[Rendered page images]
┌──
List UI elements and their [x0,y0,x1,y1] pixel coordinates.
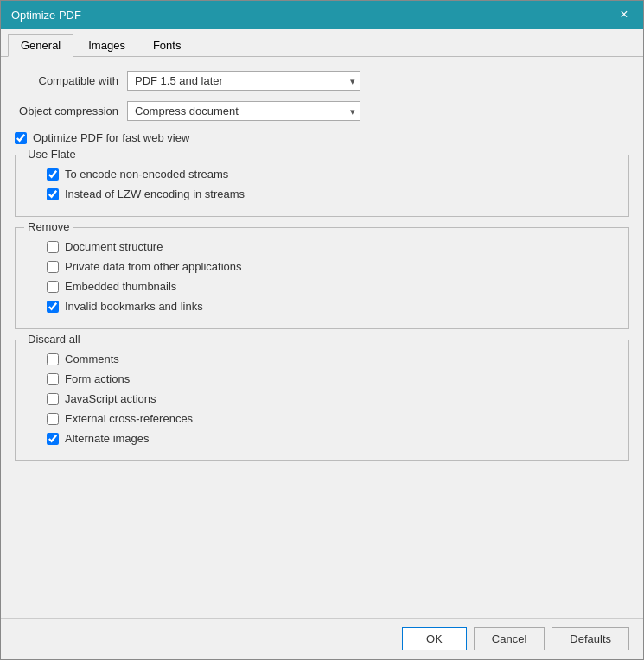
alternate-images-checkbox[interactable] [47,433,59,445]
object-compression-row: Object compression Compress document Non… [15,101,629,121]
alternate-images-row: Alternate images [47,432,618,445]
tab-fonts[interactable]: Fonts [140,34,194,56]
object-compression-select-wrap: Compress document None ▾ [127,101,360,121]
compatible-with-select[interactable]: PDF 1.5 and later PDF 1.4 and later PDF … [127,71,360,91]
object-compression-select[interactable]: Compress document None [127,101,360,121]
external-xrefs-label[interactable]: External cross-references [65,412,193,425]
doc-structure-checkbox[interactable] [47,241,59,253]
use-flate-group-inner: To encode non-encoded streams Instead of… [26,162,618,200]
object-compression-label: Object compression [15,105,127,117]
remove-group: Remove Document structure Private data f… [15,227,629,329]
encode-non-encoded-checkbox[interactable] [47,168,59,181]
tab-images[interactable]: Images [75,34,138,56]
dialog-title: Optimize PDF [11,9,81,22]
doc-structure-label[interactable]: Document structure [65,240,163,253]
invalid-bookmarks-label[interactable]: Invalid bookmarks and links [65,300,203,313]
instead-lzw-row: Instead of LZW encoding in streams [47,187,618,200]
invalid-bookmarks-row: Invalid bookmarks and links [47,300,618,313]
compatible-with-label: Compatible with [15,74,127,87]
remove-group-inner: Document structure Private data from oth… [26,235,618,313]
comments-row: Comments [47,352,618,365]
optimize-fast-web-label[interactable]: Optimize PDF for fast web view [33,131,189,144]
defaults-button[interactable]: Defaults [552,627,629,650]
dialog-footer: OK Cancel Defaults [1,618,643,659]
alternate-images-label[interactable]: Alternate images [65,432,150,445]
invalid-bookmarks-checkbox[interactable] [47,301,59,313]
optimize-pdf-dialog: Optimize PDF × General Images Fonts Comp… [0,0,644,660]
cancel-button[interactable]: Cancel [474,627,545,650]
optimize-fast-web-checkbox[interactable] [15,132,27,144]
js-actions-row: JavaScript actions [47,392,618,405]
embedded-thumbs-checkbox[interactable] [47,281,59,293]
tab-bar: General Images Fonts [1,29,643,57]
instead-lzw-checkbox[interactable] [47,188,59,200]
compatible-with-row: Compatible with PDF 1.5 and later PDF 1.… [15,71,629,91]
embedded-thumbs-row: Embedded thumbnails [47,280,618,293]
private-data-row: Private data from other applications [47,260,618,273]
form-actions-label[interactable]: Form actions [65,372,130,385]
remove-group-title: Remove [24,220,73,233]
discard-all-group-inner: Comments Form actions JavaScript actions… [26,347,618,445]
optimize-fast-web-row: Optimize PDF for fast web view [15,131,629,144]
use-flate-group: Use Flate To encode non-encoded streams … [15,155,629,217]
encode-non-encoded-label[interactable]: To encode non-encoded streams [65,168,228,181]
ok-button[interactable]: OK [402,627,467,650]
form-actions-row: Form actions [47,372,618,385]
embedded-thumbs-label[interactable]: Embedded thumbnails [65,280,176,293]
js-actions-label[interactable]: JavaScript actions [65,392,156,405]
private-data-checkbox[interactable] [47,261,59,273]
private-data-label[interactable]: Private data from other applications [65,260,242,273]
discard-all-group: Discard all Comments Form actions JavaSc… [15,340,629,461]
title-bar: Optimize PDF × [1,1,643,29]
general-tab-content: Compatible with PDF 1.5 and later PDF 1.… [1,57,643,618]
instead-lzw-label[interactable]: Instead of LZW encoding in streams [65,187,245,200]
doc-structure-row: Document structure [47,240,618,253]
form-actions-checkbox[interactable] [47,373,59,385]
compatible-with-select-wrap: PDF 1.5 and later PDF 1.4 and later PDF … [127,71,360,91]
tab-general[interactable]: General [8,34,73,57]
external-xrefs-checkbox[interactable] [47,413,59,425]
use-flate-group-title: Use Flate [24,148,80,161]
js-actions-checkbox[interactable] [47,393,59,405]
comments-label[interactable]: Comments [65,352,119,365]
external-xrefs-row: External cross-references [47,412,618,425]
close-button[interactable]: × [615,6,633,23]
discard-all-group-title: Discard all [24,333,84,346]
comments-checkbox[interactable] [47,353,59,365]
encode-non-encoded-row: To encode non-encoded streams [47,168,618,181]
└──
• What you have to do: Can you repeat every record above exactly, apart from the pictures?

• Answer section:
List UI elements and their [x0,y0,x1,y1] pixel coordinates.
alternate-images-checkbox[interactable] [47,433,59,445]
object-compression-row: Object compression Compress document Non… [15,101,629,121]
alternate-images-row: Alternate images [47,432,618,445]
tab-fonts[interactable]: Fonts [140,34,194,56]
object-compression-select-wrap: Compress document None ▾ [127,101,360,121]
compatible-with-select[interactable]: PDF 1.5 and later PDF 1.4 and later PDF … [127,71,360,91]
object-compression-select[interactable]: Compress document None [127,101,360,121]
external-xrefs-label[interactable]: External cross-references [65,412,193,425]
doc-structure-checkbox[interactable] [47,241,59,253]
use-flate-group-inner: To encode non-encoded streams Instead of… [26,162,618,200]
object-compression-label: Object compression [15,105,127,117]
remove-group: Remove Document structure Private data f… [15,227,629,329]
encode-non-encoded-checkbox[interactable] [47,168,59,181]
tab-images[interactable]: Images [75,34,138,56]
dialog-title: Optimize PDF [11,9,81,22]
doc-structure-label[interactable]: Document structure [65,240,163,253]
invalid-bookmarks-label[interactable]: Invalid bookmarks and links [65,300,203,313]
instead-lzw-row: Instead of LZW encoding in streams [47,187,618,200]
invalid-bookmarks-row: Invalid bookmarks and links [47,300,618,313]
compatible-with-label: Compatible with [15,74,127,87]
remove-group-inner: Document structure Private data from oth… [26,235,618,313]
comments-row: Comments [47,352,618,365]
optimize-fast-web-label[interactable]: Optimize PDF for fast web view [33,131,189,144]
defaults-button[interactable]: Defaults [552,627,629,650]
dialog-footer: OK Cancel Defaults [1,618,643,659]
alternate-images-label[interactable]: Alternate images [65,432,150,445]
invalid-bookmarks-checkbox[interactable] [47,301,59,313]
optimize-pdf-dialog: Optimize PDF × General Images Fonts Comp… [0,0,644,660]
cancel-button[interactable]: Cancel [474,627,545,650]
optimize-fast-web-checkbox[interactable] [15,132,27,144]
js-actions-row: JavaScript actions [47,392,618,405]
embedded-thumbs-checkbox[interactable] [47,281,59,293]
tab-bar: General Images Fonts [1,29,643,57]
instead-lzw-checkbox[interactable] [47,188,59,200]
compatible-with-row: Compatible with PDF 1.5 and later PDF 1.… [15,71,629,91]
embedded-thumbs-row: Embedded thumbnails [47,280,618,293]
private-data-row: Private data from other applications [47,260,618,273]
form-actions-label[interactable]: Form actions [65,372,130,385]
remove-group-title: Remove [24,220,73,233]
discard-all-group-inner: Comments Form actions JavaScript actions… [26,347,618,445]
optimize-fast-web-row: Optimize PDF for fast web view [15,131,629,144]
use-flate-group: Use Flate To encode non-encoded streams … [15,155,629,217]
encode-non-encoded-label[interactable]: To encode non-encoded streams [65,168,228,181]
ok-button[interactable]: OK [402,627,467,650]
form-actions-row: Form actions [47,372,618,385]
embedded-thumbs-label[interactable]: Embedded thumbnails [65,280,176,293]
js-actions-label[interactable]: JavaScript actions [65,392,156,405]
private-data-checkbox[interactable] [47,261,59,273]
private-data-label[interactable]: Private data from other applications [65,260,242,273]
discard-all-group: Discard all Comments Form actions JavaSc… [15,340,629,461]
title-bar: Optimize PDF × [1,1,643,29]
general-tab-content: Compatible with PDF 1.5 and later PDF 1.… [1,57,643,618]
instead-lzw-label[interactable]: Instead of LZW encoding in streams [65,187,245,200]
doc-structure-row: Document structure [47,240,618,253]
form-actions-checkbox[interactable] [47,373,59,385]
compatible-with-select-wrap: PDF 1.5 and later PDF 1.4 and later PDF … [127,71,360,91]
tab-general[interactable]: General [8,34,73,57]
external-xrefs-checkbox[interactable] [47,413,59,425]
use-flate-group-title: Use Flate [24,148,80,161]
js-actions-checkbox[interactable] [47,393,59,405]
comments-label[interactable]: Comments [65,352,119,365]
external-xrefs-row: External cross-references [47,412,618,425]
close-button[interactable]: × [615,6,633,23]
discard-all-group-title: Discard all [24,333,84,346]
comments-checkbox[interactable] [47,353,59,365]
encode-non-encoded-row: To encode non-encoded streams [47,168,618,181]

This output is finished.